***** INPUT MATERIAL

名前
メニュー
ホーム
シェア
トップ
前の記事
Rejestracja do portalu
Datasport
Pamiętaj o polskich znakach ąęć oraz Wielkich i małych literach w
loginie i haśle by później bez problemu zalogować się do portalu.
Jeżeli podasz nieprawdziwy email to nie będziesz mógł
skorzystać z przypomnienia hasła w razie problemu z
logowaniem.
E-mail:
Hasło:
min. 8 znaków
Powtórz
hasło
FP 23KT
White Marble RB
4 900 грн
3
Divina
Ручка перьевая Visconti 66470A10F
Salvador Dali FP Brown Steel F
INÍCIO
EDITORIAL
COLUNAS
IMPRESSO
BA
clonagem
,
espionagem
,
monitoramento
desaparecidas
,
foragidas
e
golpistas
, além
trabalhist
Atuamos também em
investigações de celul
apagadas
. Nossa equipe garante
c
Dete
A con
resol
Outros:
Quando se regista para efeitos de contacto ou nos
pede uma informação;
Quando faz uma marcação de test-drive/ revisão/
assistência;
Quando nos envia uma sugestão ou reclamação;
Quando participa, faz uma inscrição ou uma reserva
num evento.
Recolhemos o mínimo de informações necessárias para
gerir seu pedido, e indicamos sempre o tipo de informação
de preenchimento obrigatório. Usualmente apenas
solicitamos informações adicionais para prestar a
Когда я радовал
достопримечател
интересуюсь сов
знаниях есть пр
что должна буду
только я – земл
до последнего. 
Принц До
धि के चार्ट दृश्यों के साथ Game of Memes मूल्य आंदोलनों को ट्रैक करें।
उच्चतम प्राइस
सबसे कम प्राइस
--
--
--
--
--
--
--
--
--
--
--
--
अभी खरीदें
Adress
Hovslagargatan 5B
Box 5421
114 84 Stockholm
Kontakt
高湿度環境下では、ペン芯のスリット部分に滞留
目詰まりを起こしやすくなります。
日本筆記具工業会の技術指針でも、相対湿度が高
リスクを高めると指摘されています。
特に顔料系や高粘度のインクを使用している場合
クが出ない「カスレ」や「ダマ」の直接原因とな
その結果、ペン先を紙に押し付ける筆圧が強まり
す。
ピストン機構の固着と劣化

**********

• WORK INSTRUCTIONS: Print each record word for word.

• EXERCISE SOLUTION:
名前
メニュー
ホーム
シェア
トップ
前の記事
Rejestracja do portalu
Datasport
Pamiętaj o polskich znakach ąęć oraz Wielkich i małych literach w
loginie i haśle by później bez problemu zalogować się do portalu.
Jeżeli podasz nieprawdziwy email to nie będziesz mógł
skorzystać z przypomnienia hasła w razie problemu z
logowaniem.
E-mail:
Hasło:
min. 8 znaków
Powtórz
hasło
FP 23KT
White Marble RB
4 900 грн
3
Divina
Ручка перьевая Visconti 66470A10F
Salvador Dali FP Brown Steel F
INÍCIO
EDITORIAL
COLUNAS
IMPRESSO
BA
clonagem
,
espionagem
,
monitoramento
desaparecidas
,
foragidas
e
golpistas
, além
trabalhist
Atuamos também em
investigações de celul
apagadas
. Nossa equipe garante
c
Dete
A con
resol
Outros:
Quando se regista para efeitos de contacto ou nos
pede uma informação;
Quando faz uma marcação de test-drive/ revisão/
assistência;
Quando nos envia uma sugestão ou reclamação;
Quando participa, faz uma inscrição ou uma reserva
num evento.
Recolhemos o mínimo de informações necessárias para
gerir seu pedido, e indicamos sempre o tipo de informação
de preenchimento obrigatório. Usualmente apenas
solicitamos informações adicionais para prestar a
Когда я радовал
достопримечател
интересуюсь сов
знаниях есть пр
что должна буду
только я – земл
до последнего. 
Принц До
धि के चार्ट दृश्यों के साथ Game of Memes मूल्य आंदोलनों को ट्रैक करें।
उच्चतम प्राइस
सबसे कम प्राइस
--
--
--
--
--
--
--
--
--
--
--
--
अभी खरीदें
Adress
Hovslagargatan 5B
Box 5421
114 84 Stockholm
Kontakt
高湿度環境下では、ペン芯のスリット部分に滞留
目詰まりを起こしやすくなります。
日本筆記具工業会の技術指針でも、相対湿度が高
リスクを高めると指摘されています。
特に顔料系や高粘度のインクを使用している場合
クが出ない「カスレ」や「ダマ」の直接原因とな
その結果、ペン先を紙に押し付ける筆圧が強まり
す。
ピストン機構の固着と劣化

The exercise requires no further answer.